My coworker in Dallas tries every known form of subterfuge, lying, obfuscation, and general bitching to try to get out of doing extra work for our clients. During these phone conferences with our customers, she does this “Well, I don’t know, and we have to run it through this gobbledygook system and check it past these 300 people, and basically its impossible, so I’m telling you, we cannot do it!”
And because we’re in a phone meeting with our client, I cannot say to her over the line “Susan, shut your lazy pie-hole and just do the damn work!” or “Okay, you’re so full of grade-A bullshit! We are going to do it, so buck up, you inert insolent cow!”
I'm sorry but her avoidance of labor is no way to earn customer business. I tell her during these teleconferences that we should talk offline to work out the details and then report back to the customer. That’s about the most professional I can be in the situation.
I want to tell her that if we keep telling our customers that we cannot do our job, then we won’t have any customers any more, and then she’ll be without a job. And then she won’t have to worry about extra work, will she?
One of my customers is so full of crap, these are the phrases I recorded him saying during one phone meeting with our team. I don’t know what a single one of these phrases means, but I’ll guess:
“clearing the decision path” (“I can’t make this decision, and I cannot hand it up to my boss without seriously licking his butt first”)

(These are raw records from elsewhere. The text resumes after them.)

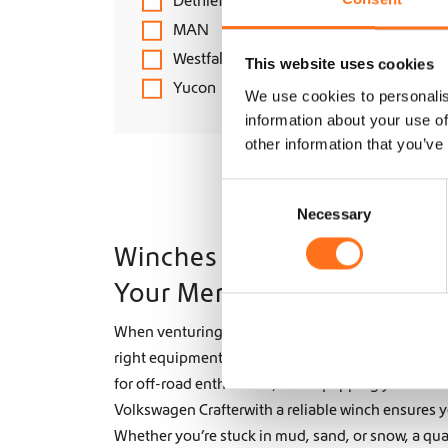
Dethleffs
MAN
Westfalia
This website uses cookies
Yucon
We use cookies to personalis
information about your use of
other information that you’ve
C
Necessary
o
n
Winches for Off-Road Adve
s
Your Mercedes Sprinter or 
e
n
When venturing into tough terrains or exploring 
t
right equipment can make all the difference. A winc
S
e
for off-road enthusiasts, and equipping your Merc
l
Volkswagen Crafterwith a reliable winch ensures y
e
Whether you’re stuck in mud, sand, or snow, a qua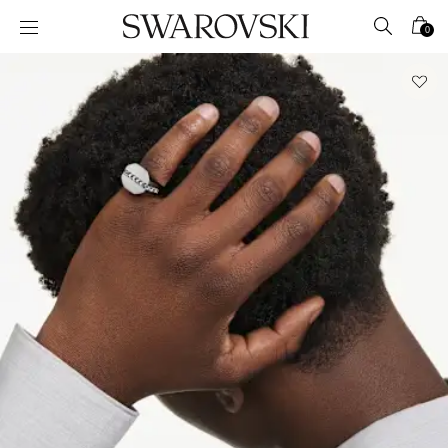
Accesskeys list
0
0 - Header
1 - Main content
2 - Footer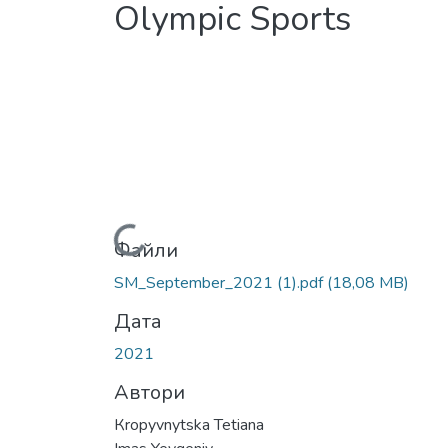
Olympic Sports
Вантажиться...
Файли
SM_September_2021 (1).pdf
(18,08 MB)
Дата
2021
Автори
Кropyvnytska Теtiana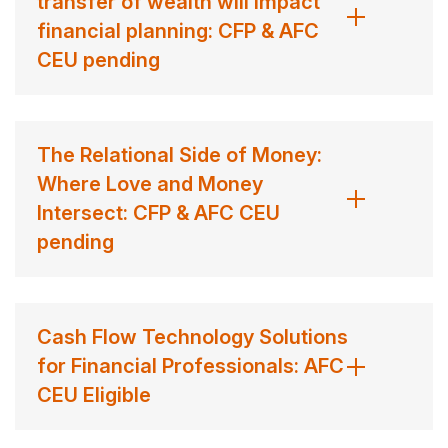
transfer of wealth will impact
financial planning: CFP & AFC
CEU pending
The Relational Side of Money:
Where Love and Money
Intersect: CFP & AFC CEU
pending
Cash Flow Technology Solutions
for Financial Professionals: AFC
CEU Eligible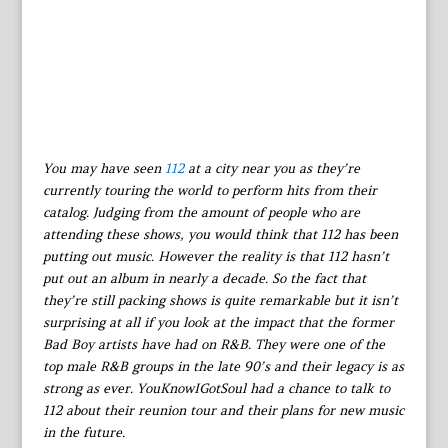
You may have seen
112
at a city near you as they’re
currently touring the world to perform hits from their
catalog. Judging from the amount of people who are
attending these shows, you would think that 112 has been
putting out music. However the reality is that 112 hasn’t
put out an album in nearly a decade. So the fact that
they’re still packing shows is quite remarkable but it isn’t
surprising at all if you look at the impact that the former
Bad Boy artists have had on R&B. They were one of the
top male R&B groups in the late 90’s and their legacy is as
strong as ever. YouKnowIGotSoul had a chance to talk to
112 about their reunion tour and their plans for new music
in the future.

“close-ended learning loop” (“something that seems clever but that students don’t ever ask us to explain in detail…or in English.”)
“offline learning experiences” (“employee learning they do after work hours so we don’t have to pay for it”)
“primarily a flip chart and head-bobbing class” (I don’t know what this means, but he sounded like it was a good thing.)
“stage phasing” (just “doing it in phases” – Christ!)
“accompanying operative organization” (“Making sure we do everything we can to make this succeed’)
And
“surpassing unexpected benchmarks.” (If they’re unexpected, how do we surpass them!?!?!)